### BRIEF
How many lines in the entries below include the string "полум"? Answer with the number only.

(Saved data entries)
=-=-=-=-=

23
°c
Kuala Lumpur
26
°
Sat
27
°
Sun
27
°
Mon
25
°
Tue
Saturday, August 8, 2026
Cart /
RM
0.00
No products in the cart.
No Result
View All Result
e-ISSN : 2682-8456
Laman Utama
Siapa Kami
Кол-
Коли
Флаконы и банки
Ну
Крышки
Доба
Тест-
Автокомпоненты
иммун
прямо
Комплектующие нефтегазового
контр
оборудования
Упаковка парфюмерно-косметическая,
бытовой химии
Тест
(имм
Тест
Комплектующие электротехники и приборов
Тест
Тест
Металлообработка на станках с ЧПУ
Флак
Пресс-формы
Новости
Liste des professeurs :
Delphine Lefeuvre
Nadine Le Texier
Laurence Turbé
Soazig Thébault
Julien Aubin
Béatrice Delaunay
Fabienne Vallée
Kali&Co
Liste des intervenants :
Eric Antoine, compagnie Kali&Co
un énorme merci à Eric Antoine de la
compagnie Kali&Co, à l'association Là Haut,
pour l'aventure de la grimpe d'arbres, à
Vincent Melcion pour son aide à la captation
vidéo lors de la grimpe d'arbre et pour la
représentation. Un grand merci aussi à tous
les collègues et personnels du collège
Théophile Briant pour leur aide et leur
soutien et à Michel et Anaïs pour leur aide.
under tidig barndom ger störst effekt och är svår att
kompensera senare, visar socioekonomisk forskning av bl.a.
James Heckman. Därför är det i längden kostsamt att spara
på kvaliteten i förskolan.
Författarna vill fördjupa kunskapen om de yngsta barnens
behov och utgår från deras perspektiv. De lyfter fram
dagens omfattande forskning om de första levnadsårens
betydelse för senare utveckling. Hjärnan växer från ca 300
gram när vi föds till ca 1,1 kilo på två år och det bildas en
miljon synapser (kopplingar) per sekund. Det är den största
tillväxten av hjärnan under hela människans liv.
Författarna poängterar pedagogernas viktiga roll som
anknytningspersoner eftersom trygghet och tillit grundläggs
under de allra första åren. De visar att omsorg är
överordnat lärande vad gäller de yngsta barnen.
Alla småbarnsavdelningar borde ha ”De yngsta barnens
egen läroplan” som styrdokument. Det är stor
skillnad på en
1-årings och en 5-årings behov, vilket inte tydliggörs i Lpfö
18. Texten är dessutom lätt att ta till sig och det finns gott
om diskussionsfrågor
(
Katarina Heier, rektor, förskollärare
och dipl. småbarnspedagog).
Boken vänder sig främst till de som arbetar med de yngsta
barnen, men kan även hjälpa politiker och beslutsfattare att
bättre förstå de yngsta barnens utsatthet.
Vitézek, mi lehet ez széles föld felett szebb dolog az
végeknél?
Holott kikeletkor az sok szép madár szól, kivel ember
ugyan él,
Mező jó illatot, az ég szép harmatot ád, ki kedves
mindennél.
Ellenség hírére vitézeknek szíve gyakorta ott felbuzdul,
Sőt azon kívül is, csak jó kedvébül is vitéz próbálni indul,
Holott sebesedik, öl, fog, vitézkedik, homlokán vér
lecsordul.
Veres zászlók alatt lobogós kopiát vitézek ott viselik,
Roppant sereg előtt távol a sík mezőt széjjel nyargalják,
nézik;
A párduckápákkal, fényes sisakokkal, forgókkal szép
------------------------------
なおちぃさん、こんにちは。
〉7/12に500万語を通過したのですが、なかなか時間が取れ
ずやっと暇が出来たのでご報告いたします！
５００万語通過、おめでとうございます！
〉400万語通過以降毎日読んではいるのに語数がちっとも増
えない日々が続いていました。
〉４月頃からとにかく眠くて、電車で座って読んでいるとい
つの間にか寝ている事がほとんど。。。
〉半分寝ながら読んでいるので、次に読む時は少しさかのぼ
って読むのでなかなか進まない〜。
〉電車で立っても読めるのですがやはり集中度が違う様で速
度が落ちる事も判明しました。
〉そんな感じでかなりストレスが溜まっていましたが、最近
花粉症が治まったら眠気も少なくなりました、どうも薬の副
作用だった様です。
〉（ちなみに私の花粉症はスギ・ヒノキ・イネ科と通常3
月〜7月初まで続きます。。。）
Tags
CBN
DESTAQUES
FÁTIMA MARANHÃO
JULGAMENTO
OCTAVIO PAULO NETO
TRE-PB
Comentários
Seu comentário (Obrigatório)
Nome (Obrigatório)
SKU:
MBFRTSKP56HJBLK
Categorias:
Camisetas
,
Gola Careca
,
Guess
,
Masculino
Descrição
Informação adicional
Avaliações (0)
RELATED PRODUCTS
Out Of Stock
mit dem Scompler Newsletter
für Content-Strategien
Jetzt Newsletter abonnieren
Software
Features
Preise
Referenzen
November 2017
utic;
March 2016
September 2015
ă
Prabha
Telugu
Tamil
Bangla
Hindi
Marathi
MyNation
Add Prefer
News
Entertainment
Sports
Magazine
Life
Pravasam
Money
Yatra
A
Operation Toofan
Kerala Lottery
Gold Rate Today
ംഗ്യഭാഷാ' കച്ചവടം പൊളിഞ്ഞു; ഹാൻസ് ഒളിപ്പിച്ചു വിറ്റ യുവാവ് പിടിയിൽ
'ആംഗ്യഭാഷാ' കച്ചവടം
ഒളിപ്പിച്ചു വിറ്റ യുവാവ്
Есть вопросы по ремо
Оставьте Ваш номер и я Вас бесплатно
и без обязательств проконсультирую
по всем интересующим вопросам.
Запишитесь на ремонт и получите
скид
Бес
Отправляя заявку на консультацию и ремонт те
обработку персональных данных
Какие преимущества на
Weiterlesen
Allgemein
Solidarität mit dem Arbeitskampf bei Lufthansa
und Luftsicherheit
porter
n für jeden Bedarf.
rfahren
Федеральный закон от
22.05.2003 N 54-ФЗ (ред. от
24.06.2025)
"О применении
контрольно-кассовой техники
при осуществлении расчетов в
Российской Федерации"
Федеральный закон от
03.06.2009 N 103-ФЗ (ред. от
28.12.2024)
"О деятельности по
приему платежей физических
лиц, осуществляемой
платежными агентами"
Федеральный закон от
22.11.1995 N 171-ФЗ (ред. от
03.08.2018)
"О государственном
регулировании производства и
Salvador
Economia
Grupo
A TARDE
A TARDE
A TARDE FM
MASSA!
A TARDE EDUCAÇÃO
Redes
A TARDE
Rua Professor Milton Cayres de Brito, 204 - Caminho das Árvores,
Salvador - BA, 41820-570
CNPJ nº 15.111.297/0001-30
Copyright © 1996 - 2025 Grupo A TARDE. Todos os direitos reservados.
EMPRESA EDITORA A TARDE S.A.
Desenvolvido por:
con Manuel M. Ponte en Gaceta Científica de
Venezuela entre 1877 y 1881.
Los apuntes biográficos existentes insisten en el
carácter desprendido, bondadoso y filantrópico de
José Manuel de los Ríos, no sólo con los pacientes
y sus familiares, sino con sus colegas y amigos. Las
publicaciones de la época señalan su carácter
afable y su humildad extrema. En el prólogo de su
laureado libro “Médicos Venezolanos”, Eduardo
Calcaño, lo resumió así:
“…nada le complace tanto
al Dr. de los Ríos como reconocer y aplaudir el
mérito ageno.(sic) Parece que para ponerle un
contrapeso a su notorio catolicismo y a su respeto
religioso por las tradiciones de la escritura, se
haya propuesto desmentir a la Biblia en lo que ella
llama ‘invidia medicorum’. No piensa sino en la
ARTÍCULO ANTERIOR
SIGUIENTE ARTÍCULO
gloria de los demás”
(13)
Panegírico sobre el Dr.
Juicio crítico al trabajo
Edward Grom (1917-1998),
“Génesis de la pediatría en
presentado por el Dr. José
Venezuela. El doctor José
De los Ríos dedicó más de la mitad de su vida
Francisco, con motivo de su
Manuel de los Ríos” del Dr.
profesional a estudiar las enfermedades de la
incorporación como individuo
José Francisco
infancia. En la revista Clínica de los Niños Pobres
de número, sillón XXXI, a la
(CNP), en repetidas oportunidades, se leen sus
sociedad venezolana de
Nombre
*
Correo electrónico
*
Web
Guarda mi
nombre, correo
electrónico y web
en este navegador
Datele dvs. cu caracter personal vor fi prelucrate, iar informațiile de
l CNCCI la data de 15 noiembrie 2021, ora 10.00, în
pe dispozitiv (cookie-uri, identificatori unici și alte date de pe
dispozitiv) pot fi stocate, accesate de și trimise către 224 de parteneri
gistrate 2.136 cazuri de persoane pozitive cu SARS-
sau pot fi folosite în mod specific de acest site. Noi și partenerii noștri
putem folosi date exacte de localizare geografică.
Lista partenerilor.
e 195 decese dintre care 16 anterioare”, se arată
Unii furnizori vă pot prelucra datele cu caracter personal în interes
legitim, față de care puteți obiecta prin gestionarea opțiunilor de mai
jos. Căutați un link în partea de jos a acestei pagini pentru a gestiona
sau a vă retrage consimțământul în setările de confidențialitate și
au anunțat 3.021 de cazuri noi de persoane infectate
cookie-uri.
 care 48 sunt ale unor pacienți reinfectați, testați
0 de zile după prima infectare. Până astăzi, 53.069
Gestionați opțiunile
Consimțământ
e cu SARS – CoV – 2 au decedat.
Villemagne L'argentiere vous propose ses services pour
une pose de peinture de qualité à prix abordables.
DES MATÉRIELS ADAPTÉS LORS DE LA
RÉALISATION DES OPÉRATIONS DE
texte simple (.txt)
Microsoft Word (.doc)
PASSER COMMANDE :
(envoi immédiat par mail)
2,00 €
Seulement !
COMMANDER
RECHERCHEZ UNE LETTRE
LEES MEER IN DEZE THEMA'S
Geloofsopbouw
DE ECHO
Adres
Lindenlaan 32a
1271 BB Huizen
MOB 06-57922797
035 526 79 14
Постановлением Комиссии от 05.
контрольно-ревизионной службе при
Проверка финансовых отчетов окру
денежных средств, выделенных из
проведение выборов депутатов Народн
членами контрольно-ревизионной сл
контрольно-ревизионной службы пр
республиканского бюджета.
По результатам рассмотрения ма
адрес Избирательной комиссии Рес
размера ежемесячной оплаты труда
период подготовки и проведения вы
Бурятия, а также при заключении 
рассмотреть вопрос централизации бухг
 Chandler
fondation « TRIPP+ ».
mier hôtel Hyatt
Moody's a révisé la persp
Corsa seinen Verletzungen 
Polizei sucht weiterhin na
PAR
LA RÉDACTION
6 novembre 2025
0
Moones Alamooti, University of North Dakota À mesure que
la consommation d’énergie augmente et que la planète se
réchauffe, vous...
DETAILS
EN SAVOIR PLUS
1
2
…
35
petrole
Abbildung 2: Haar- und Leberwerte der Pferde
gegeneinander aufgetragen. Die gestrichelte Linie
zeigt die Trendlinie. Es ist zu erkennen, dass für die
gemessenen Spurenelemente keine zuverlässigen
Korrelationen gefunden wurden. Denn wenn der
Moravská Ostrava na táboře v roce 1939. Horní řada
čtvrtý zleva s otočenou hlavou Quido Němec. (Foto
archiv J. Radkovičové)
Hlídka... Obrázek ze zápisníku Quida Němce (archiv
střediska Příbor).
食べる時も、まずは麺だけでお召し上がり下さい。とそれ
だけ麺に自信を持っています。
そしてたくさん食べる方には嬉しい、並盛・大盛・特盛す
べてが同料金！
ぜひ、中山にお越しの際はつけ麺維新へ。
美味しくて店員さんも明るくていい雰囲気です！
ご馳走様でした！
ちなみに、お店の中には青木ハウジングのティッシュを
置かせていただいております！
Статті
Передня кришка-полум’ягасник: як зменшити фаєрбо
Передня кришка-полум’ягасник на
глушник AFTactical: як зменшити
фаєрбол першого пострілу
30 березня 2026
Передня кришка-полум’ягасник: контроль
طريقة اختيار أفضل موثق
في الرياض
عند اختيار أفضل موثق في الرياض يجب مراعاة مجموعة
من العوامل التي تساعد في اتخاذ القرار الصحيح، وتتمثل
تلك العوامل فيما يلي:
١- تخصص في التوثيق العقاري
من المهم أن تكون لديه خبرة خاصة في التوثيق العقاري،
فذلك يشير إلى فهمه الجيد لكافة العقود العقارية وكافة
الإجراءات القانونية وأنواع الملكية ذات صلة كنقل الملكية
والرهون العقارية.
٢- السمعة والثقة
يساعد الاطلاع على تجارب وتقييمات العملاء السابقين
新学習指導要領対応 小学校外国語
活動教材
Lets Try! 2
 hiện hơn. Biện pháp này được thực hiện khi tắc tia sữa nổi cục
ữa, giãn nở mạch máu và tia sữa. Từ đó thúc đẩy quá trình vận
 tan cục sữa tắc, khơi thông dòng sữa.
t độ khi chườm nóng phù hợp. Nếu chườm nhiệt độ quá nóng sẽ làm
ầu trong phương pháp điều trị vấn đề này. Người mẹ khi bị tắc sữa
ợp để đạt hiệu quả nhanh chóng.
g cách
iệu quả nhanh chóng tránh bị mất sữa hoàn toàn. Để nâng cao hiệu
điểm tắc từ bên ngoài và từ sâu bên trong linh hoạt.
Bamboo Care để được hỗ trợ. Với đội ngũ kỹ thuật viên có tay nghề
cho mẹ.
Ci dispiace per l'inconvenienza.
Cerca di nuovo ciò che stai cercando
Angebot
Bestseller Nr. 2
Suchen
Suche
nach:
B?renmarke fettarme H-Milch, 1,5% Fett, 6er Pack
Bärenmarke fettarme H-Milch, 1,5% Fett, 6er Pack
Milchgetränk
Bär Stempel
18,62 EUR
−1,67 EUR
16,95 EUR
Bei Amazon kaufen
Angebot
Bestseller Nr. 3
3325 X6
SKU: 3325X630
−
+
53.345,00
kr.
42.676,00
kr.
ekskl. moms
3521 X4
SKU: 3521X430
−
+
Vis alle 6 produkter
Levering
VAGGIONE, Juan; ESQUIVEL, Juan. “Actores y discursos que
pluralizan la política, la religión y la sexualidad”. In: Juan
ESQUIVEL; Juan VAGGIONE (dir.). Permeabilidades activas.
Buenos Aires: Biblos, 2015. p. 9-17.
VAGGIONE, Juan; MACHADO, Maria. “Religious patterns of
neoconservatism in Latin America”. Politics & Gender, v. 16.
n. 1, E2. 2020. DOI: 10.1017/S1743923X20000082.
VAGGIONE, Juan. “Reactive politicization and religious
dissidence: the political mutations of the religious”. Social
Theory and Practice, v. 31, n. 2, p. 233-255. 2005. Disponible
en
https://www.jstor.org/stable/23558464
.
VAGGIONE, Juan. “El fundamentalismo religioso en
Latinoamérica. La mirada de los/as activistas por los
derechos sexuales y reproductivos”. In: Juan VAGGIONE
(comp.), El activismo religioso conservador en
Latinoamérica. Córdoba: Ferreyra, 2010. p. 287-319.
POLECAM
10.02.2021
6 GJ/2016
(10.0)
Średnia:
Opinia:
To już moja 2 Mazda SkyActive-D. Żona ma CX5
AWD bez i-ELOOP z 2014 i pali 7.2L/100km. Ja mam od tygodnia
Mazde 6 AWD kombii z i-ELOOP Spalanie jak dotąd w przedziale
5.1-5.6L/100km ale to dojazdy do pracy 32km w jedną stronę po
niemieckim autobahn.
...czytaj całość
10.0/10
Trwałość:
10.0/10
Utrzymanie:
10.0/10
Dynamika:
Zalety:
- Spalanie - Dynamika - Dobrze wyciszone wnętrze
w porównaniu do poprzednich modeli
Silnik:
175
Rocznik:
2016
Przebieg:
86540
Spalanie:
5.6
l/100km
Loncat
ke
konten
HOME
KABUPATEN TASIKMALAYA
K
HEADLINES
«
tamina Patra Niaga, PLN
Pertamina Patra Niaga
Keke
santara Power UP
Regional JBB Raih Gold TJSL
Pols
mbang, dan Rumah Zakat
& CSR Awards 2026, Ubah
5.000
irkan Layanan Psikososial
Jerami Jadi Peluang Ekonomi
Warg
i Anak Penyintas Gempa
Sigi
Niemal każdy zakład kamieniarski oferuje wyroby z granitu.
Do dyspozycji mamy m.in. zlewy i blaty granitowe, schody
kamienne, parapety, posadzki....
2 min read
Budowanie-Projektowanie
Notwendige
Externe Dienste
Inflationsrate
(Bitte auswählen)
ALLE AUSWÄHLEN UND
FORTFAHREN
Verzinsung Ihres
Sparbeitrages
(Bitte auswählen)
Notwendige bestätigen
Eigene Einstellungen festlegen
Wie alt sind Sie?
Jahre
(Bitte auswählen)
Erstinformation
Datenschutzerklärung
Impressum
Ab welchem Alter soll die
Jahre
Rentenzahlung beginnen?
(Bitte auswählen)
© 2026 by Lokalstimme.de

=-=-=-=-=

### SOLUTION TO THIS EXERCISE
3